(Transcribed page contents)
-*-

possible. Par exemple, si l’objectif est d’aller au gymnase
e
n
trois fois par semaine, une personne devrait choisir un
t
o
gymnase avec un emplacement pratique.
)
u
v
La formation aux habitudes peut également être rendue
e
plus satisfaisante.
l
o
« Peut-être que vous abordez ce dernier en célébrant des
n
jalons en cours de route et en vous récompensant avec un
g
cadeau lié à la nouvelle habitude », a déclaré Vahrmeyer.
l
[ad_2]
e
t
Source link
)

-*-

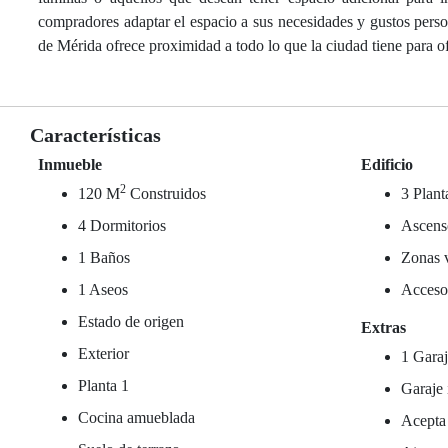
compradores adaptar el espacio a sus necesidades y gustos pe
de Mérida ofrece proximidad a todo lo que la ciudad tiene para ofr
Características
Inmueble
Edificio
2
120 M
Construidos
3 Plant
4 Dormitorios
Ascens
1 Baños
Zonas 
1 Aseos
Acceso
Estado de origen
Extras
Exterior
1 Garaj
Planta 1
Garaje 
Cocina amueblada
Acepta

-*-

◆ Aim of the exercise
Go over the data above and copy every line that has the word "être" in it.

◆ Completed task
La formation aux habitudes peut également être rendue
« Peut-être que vous abordez ce dernier en célébrant des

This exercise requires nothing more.